Alzheimer’s Disease Blood Analysis

GitHub repository

Abstract

Alzheimer’s Disease (AD) is an irreversible, progressive neurodegenerative disorder that slowly destroys a person’s cognitive and physical abilities. The cause of AD is unclear, but is believed to be a combination of genetic, environmental and lifestyle factors. Because the only way to definitely diagnose AD is post mortem, the search for earlier definitive detection is crucial. One way of doing this is by analyzing blood samples to detect biomarkers and microRNAs. A biomarker is defined as a characteristic that is objectively measured as an indicator of normal biological processes, while microRNAs (miRNAs) are non-coding RNA molecules that are involved in the regulation of gene expression.

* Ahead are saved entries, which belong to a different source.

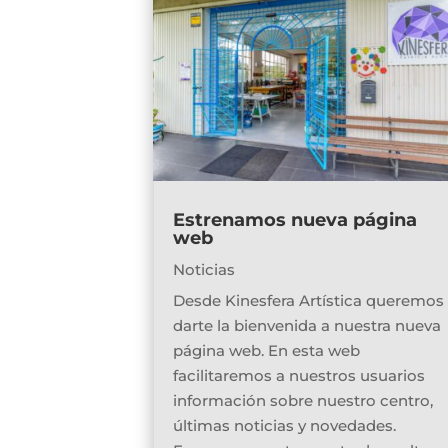
Estrenamos nueva página
web
Noticias
Desde Kinesfera Artística queremos
darte la bienvenida a nuestra nueva
página web. En esta web
facilitaremos a nuestros usuarios
información sobre nuestro centro,
últimas noticias y novedades.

Recent studies show miRNAs and biomarkers as possible tools for AD diagnosis, thus, leading us to analyze blood miRNA data for our study. Utilizing influences from various other studies, we examined 67 blood samples of AD and control patients through our custom genetics pipeline in hopes of a breakthrough in understanding the pathology of the disease. We then implemented two different statistical tests, a non-parametric hypothesis test (Wilcoxon-Mann-Whitney Test) and a parametric hypothesis t-test (DESeq2). From these tests we were able to isolate nine significant miRNAs to perform further analysis on its relationship and effect to AD.

Introduction

Background

AD is an age-related neurodegenerative disease that currently affects more than 5.5 million Americans and is considered the 6th leading cause of death in the United States[1]. It is an irreversible disease that causes declines in both mental and physical abilities as a result of rapidly declining brain function. The pathological features of AD include amyloid plaques, neurofibrillary tangles, chronic inflammation, vascular contributions and the loss of neural connections and cell death[1]. These features contribute to symptoms like confusion, difficulty speaking and severe memory loss. The disease itself can be diagnosed at all age levels; however, it is generally more common with individuals 65 years of age or older. Current treatments can help manage the symptoms, but neither a cure nor a cause for the disease has yet to be identified.

Biomarkers

A biomarker is defined as a characteristic that is objectively measured and evaluated as an indicator of normal biological processes, pathogenic processes, or pharmacologic responses to a therapeautic intervention[2]. They assist in understanding what happens inside a living body and assist doctors and researchers in diagnosing and monitoring diseases. For Alzheimer’s Disease, measurements of the brain image scans, cerebrospinal fluid and blood are common biomarkers associated with the disease as well as other neurological diseases. Both the cerebrospinal fluid and blood biomarkers are involved with identifying the proteins, beta-amyloid 42 and tau, which revolve around the brain and its functions[3].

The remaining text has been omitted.